阴十七道:“我知道,我没事的,展大哥,我就是觉得……你为了让我能安心看亡语,不但驱走花大哥,从而令花大哥误会了什么,还在一直在旁边护着我,结果我却让你失望了……”
展颜伸手将阴十七自凳子上拉起。
阴十七顺着他的力道站起身,不明所以地看着他。
展颜看着阴十七的双眸,伸手摸了摸她的脑袋道:
“没事,结果总是有好有坏,有时候没有结果也是其中一种结果。”
阴十七初次发现展颜有一双会说话的眼眸,黑墨如点漆,亮晶晶地就像是天上夜里闪烁着的星星,一眨一眨的,轻易地便将人的心魂吸了进去。
他看着她,她也看着他。
阴十七突然觉得有点热,敛下眼帘,右手抚上脸颊,才发现是那样的烫手——怪不得那样热呢?原来这么烫啊!
展颜却看着阴十七垂目摸脸的动作,及她脸上左右颊浮起的红霞,慢慢地笑了。
用完斋饭,阴十七与花自来便出发。
出发前,展颜对花自来交待道:
“照顾好十七。”
花自来笑着道:“那当然啊!”
然而展颜一脸正色,盯着花自来的笑盯得他开始觉得“照顾好十七”的这五个字实在有点沉甸甸的。
花自来重新郑重地点头道:“好!”
阴十七没站在展颜与花自来的旁边,她站在千光寺那九十九个石阶下一旁拴着马儿的树旁,远远地看着约莫站在三十几个石阶之上的展颜与花自来。
一会看看奇怪的展颜,一会又看看耍宝耍到一半变得十分正经的花自来,她的脑袋里好像进了点浆糊,想半会也没想明白这两人在说什么暗语。

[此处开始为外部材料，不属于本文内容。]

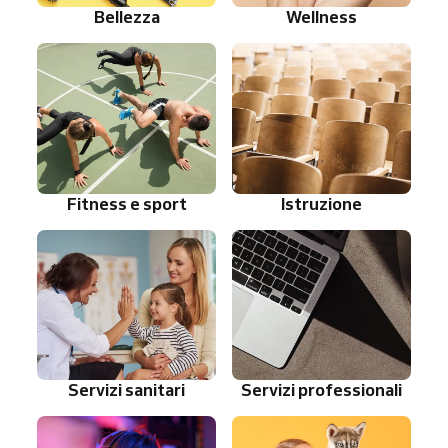
Bellezza
Wellness
Fitness e sport
Istruzione
Servizi sanitari
Servizi professionali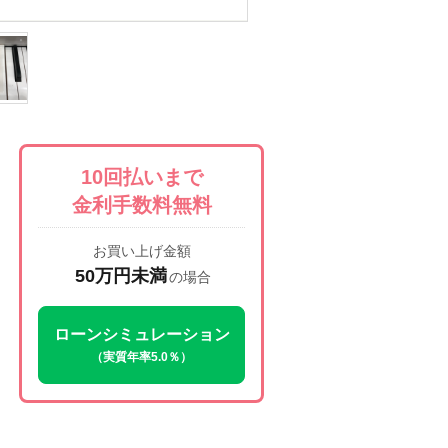
10回払いまで
金利手数料無料
お買い上げ金額
50万円未満
の場合
ローンシミュレーション
（実質年率5.0％）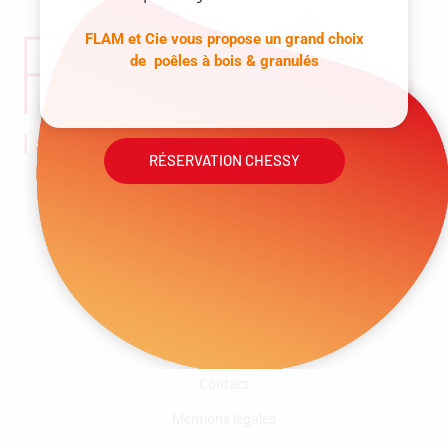
FLAM et Cie vous propose un grand choix
de poêles à bois & granulés
RÉSERVATION CHESSY
01 60 43 77 77 (Chessy 77)
Informations générales
A propos
Contact
Mentions légales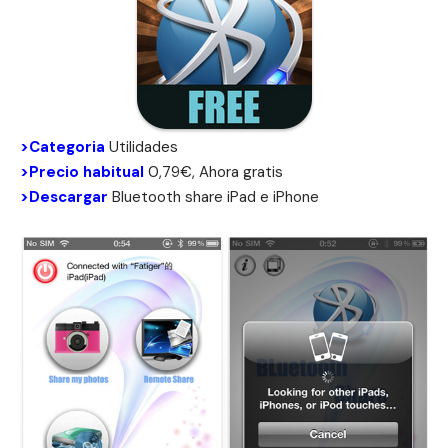
>Categoria
Utilidades
>Precio habitual
0,79€, Ahora gratis
>Descargar
Bluetooth share iPad e
iPhone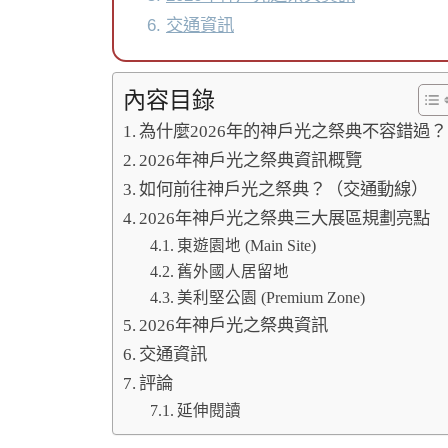
交通資訊
內容目錄
為什麼2026年的神戶光之祭典不容錯過？
2026年神戶光之祭典資訊概覽
如何前往神戶光之祭典？（交通動線）
2026年神戶光之祭典三大展區規劃亮點
東遊園地 (Main Site)
舊外國人居留地
美利堅公園 (Premium Zone)
2026年神戶光之祭典資訊
交通資訊
評論
延伸閱讀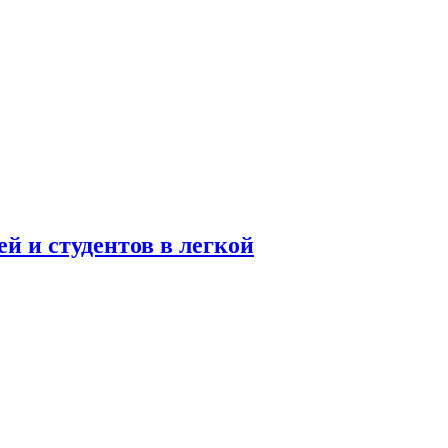
 и студентов в легкой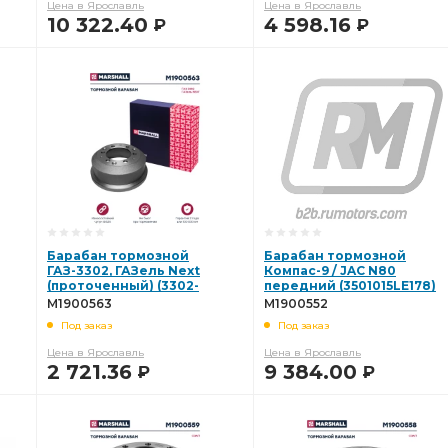
Цена в Ярославль
Цена в Ярославль
10 322.40
4 598.16
Р
Р
В КОРЗИНУ
В КОРЗИНУ
Барабан тормозной
Барабан тормозной
ГАЗ-3302, ГАЗель Next
Компас-9 / JAC N80
(проточенный) (3302-
передний (3501015LE178)
3502070) MARSHALL
MARSHALL M1900552
M1900563
M1900552
M1900563
Под заказ
Под заказ
Цена в Ярославль
Цена в Ярославль
2 721.36
9 384.00
Р
Р
В КОРЗИНУ
В КОРЗИНУ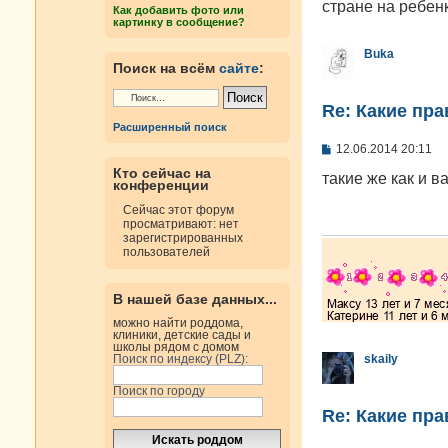
н
стране на ребен
Как добавить фото или
и
картинку в сообщение?
е
Buka
Поиск на всём
сайте
:
Re: Какие пра
Расширенный поиск
С
12.06.2014 20:11
о
Кто сейчас на
о
такие же как и в
конференции
б
щ
Сейчас этот форум
е
просматривают: нет
н
зарегистрированных
и
пользователей
е
В нашей базе данных...
можно найти роддома,
клиники, детские сады и
школы рядом с домом
Поиск по индексу (PLZ):
skaily
Поиск по городу
Re: Какие пра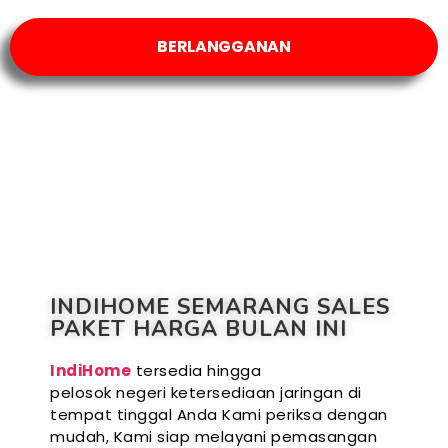
BERLANGGANAN
INDIHOME SEMARANG SALES
PAKET HARGA BULAN INI
IndiHome
tersedia hingga
pelosok negeri ketersediaan jaringan di
tempat tinggal Anda Kami periksa dengan
mudah, Kami siap melayani pemasangan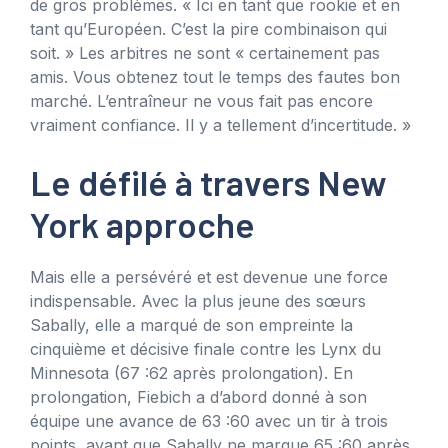
de gros problèmes. « Ici en tant que rookie et en
tant qu’Européen. C’est la pire combinaison qui
soit. » Les arbitres ne sont « certainement pas
amis. Vous obtenez tout le temps des fautes bon
marché. L’entraîneur ne vous fait pas encore
vraiment confiance. Il y a tellement d’incertitude. »
Le défilé à travers New
York approche
Mais elle a persévéré et est devenue une force
indispensable. Avec la plus jeune des sœurs
Sabally, elle a marqué de son empreinte la
cinquième et décisive finale contre les Lynx du
Minnesota (67 :62 après prolongation). En
prolongation, Fiebich a d’abord donné à son
équipe une avance de 63 :60 avec un tir à trois
points, avant que Sabally ne marque 65 :60 après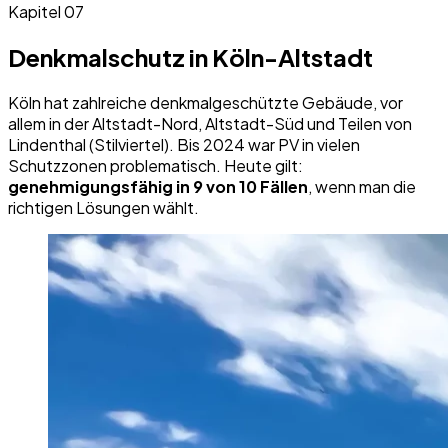
Kapitel 07
Denkmalschutz in Köln-Altstadt
Köln hat zahlreiche denkmalgeschützte Gebäude, vor
allem in der Altstadt-Nord, Altstadt-Süd und Teilen von
Lindenthal (Stilviertel). Bis 2024 war PV in vielen
Schutzzonen problematisch. Heute gilt:
genehmigungsfähig in 9 von 10 Fällen
, wenn man die
richtigen Lösungen wählt.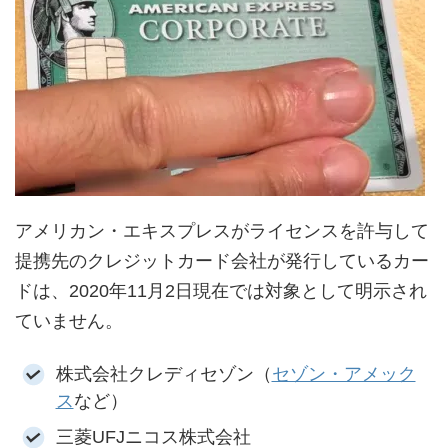
アメリカン・エキスプレスがライセンスを許与して
提携先のクレジットカード会社が発行しているカー
ドは、2020年11月2日現在では対象として明示され
ていません。
株式会社クレディセゾン（
セゾン・アメック
ス
など）
三菱UFJニコス株式会社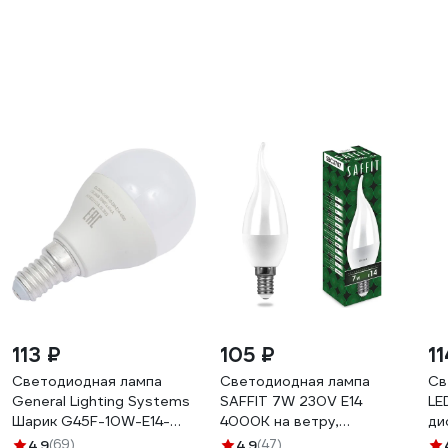
113 ₽
105 ₽
11
Светодиодная лампа
Светодиодная лампа
Св
General Lighting Systems
SAFFIT 7W 230V E14
LE
Шарик G45F-10W-E14-
4000K на ветру,
ди
683400
SBC3707 55055
не
4.9
(69)
4.9
(47)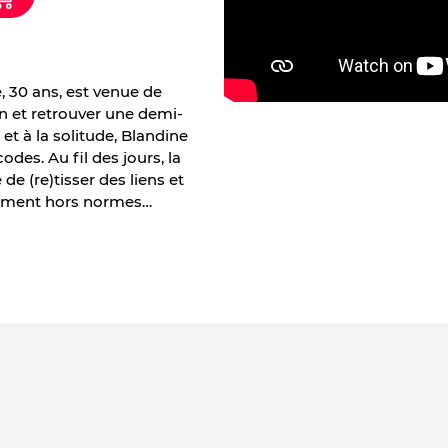
 30 ans, est venue de
n et retrouver une demi-
t à la solitude, Blandine
odes. Au fil des jours, la
de (re)tisser des liens et
nement hors normes…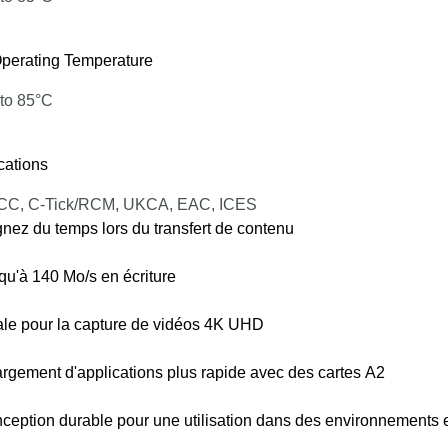
perating Temperature
 to 85°C
ications
CC, C-Tick/RCM, UKCA, EAC, ICES
nez du temps lors du transfert de contenu
qu'à 140 Mo/s en écriture
ale pour la capture de vidéos 4K UHD
rgement d'applications plus rapide avec des cartes A2
ception durable pour une utilisation dans des environnements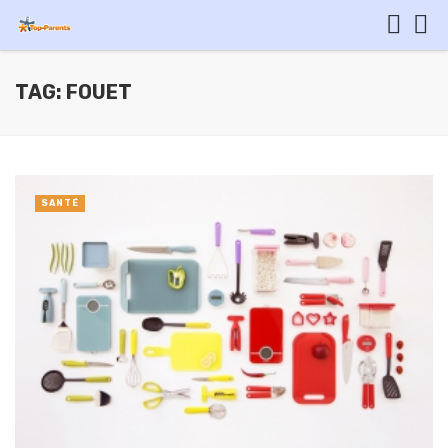
TAG: FOUET
SANTÉ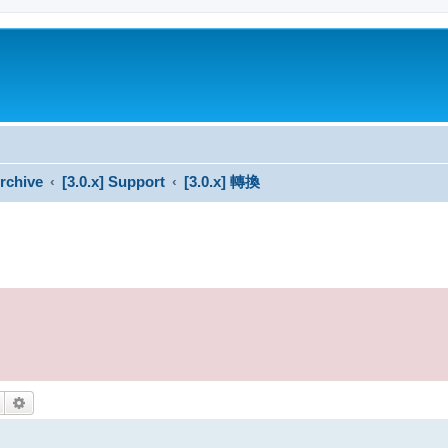
rchive
[3.0.x] Support
[3.0.x] 轉換
搜尋
進階搜尋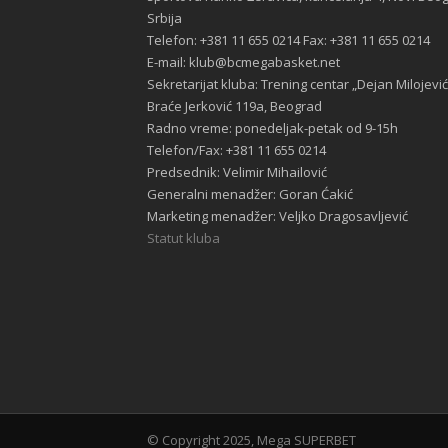
Srbija
Telefon: +381 11 655 0214 Fax: +381 11 655 0214
E-mail: klub@bcmegabasket.net
Sekretarijat kluba: Trening centar „Dejan Milojević
Braće Jerković 119a, Beograd
Radno vreme: ponedeljak-petak od 9-15h
Telefon/Fax: +381 11 655 0214
Predsednik: Velimir Mihailović
Generalni menadžer: Goran Ćakić
Marketing menadžer: Veljko Dragosavljević
Statut kluba
© Copyright 2025, Mega SUPERBET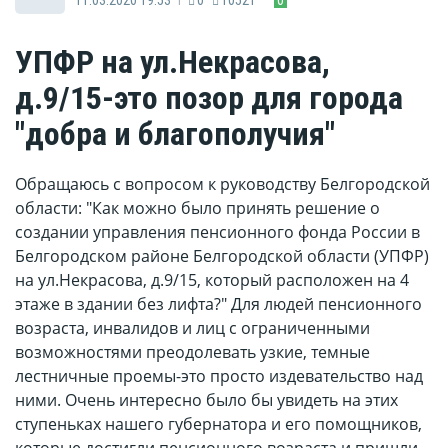
УПФР на ул.Некрасова,
д.9/15-это позор для города
"добра и благополучия"
Обращаюсь с вопросом к руководству Белгородской
области: "Как можно было принять решение о
создании управления пенсионного фонда России в
Белгородском районе Белгородской области (УПФР)
на ул.Некрасова, д.9/15, который расположен на 4
этаже в здании без лифта?" Для людей пенсионного
возраста, инвалидов и лиц с ограниченными
возможностями преодолевать узкие, темные
лестничные проемы-это просто издевательство над
ними. Очень интересно было бы увидеть на этих
ступеньках нашего губернатора и его помощников,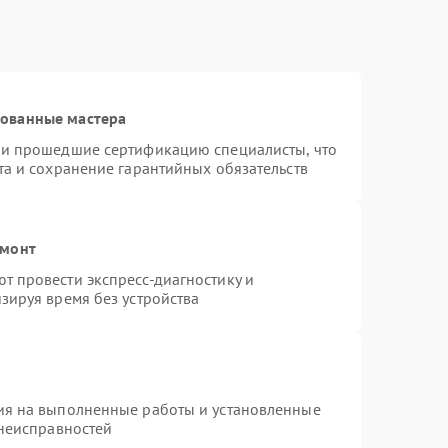
рованные мастера
 и прошедшие сертификацию специалисты, что
та и сохранение гарантийных обязательств
емонт
 провести экспресс-диагностику и
зируя время без устройства
ия на выполненные работы и установленные
 неисправностей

展颜留在千光寺查紫光檀佛珠,及再次细细搜查书院周边,花自来则骑马带着阴十七赶往邻县珑门客栈。
邻县是一个与洪沙县差不多大小的县,叫桫林县。
骑马骑了一下午,到桫林县的时候,已是傍晚时分。
阴十七坐在马背上,双手紧抱着花自来的腰,进了桫林县城门的时候,有三匹快马自两人的马儿身侧呼啸而过,那速度比两人的马速还要快上一倍。
到了桫林县城门前官道,花自来便将马速降了下来,因着已有百姓人来人往,骑得太快的话怕会出什么意外。
可这刚刚过去的三匹马却是刚自桫林县里出来,县里的百姓更多,他们三人却这样肆无忌惮,就不怕马儿跑得太快,有什么事情发生时来不及勒马而酿出祸事来么?
进了城门,花自来便让马儿慢慢行走着。
阴十七坐在马背上左观右望,顺便问了问刚才那三人。
花自来道:“那三人中有一位我倒是识得,是方城有名的叶家少爷,正宗的纨绔子弟!”
方城离洪沙县与桫林县都不远,知府衙门便建在那里,花自来随着洪沙县知县大人到过知府衙门拜访过知府大人几回,于是对方城中的一些事情也算得上了解。
何况这叶少爷还是方城甚是出名的反面教材典范,花自来就是想不了解都有些难,在方城时,总会有人在他耳边将叶少爷的丰功伟绩自动倒一些出来让他听听。
阴十七问:“那骑在最前面骏马上的那位公子是谁?”
花自来想了想摇头道:“那人瞧着面生,不知道是谁。”
那人生得俊朗,朗眉星目,一脸温和,只是因为急着赶路而染上了几许焦色。
即便只是匆匆擦肩而过,阴十七也不自觉地被他吸引,总觉得那人……她该是识得的。
珑门客栈就在桫林县的中心点,穿街走巷的,随着街道上的人越来越多,最后阴十七与花自来都下了马背,走着到了珑门客栈。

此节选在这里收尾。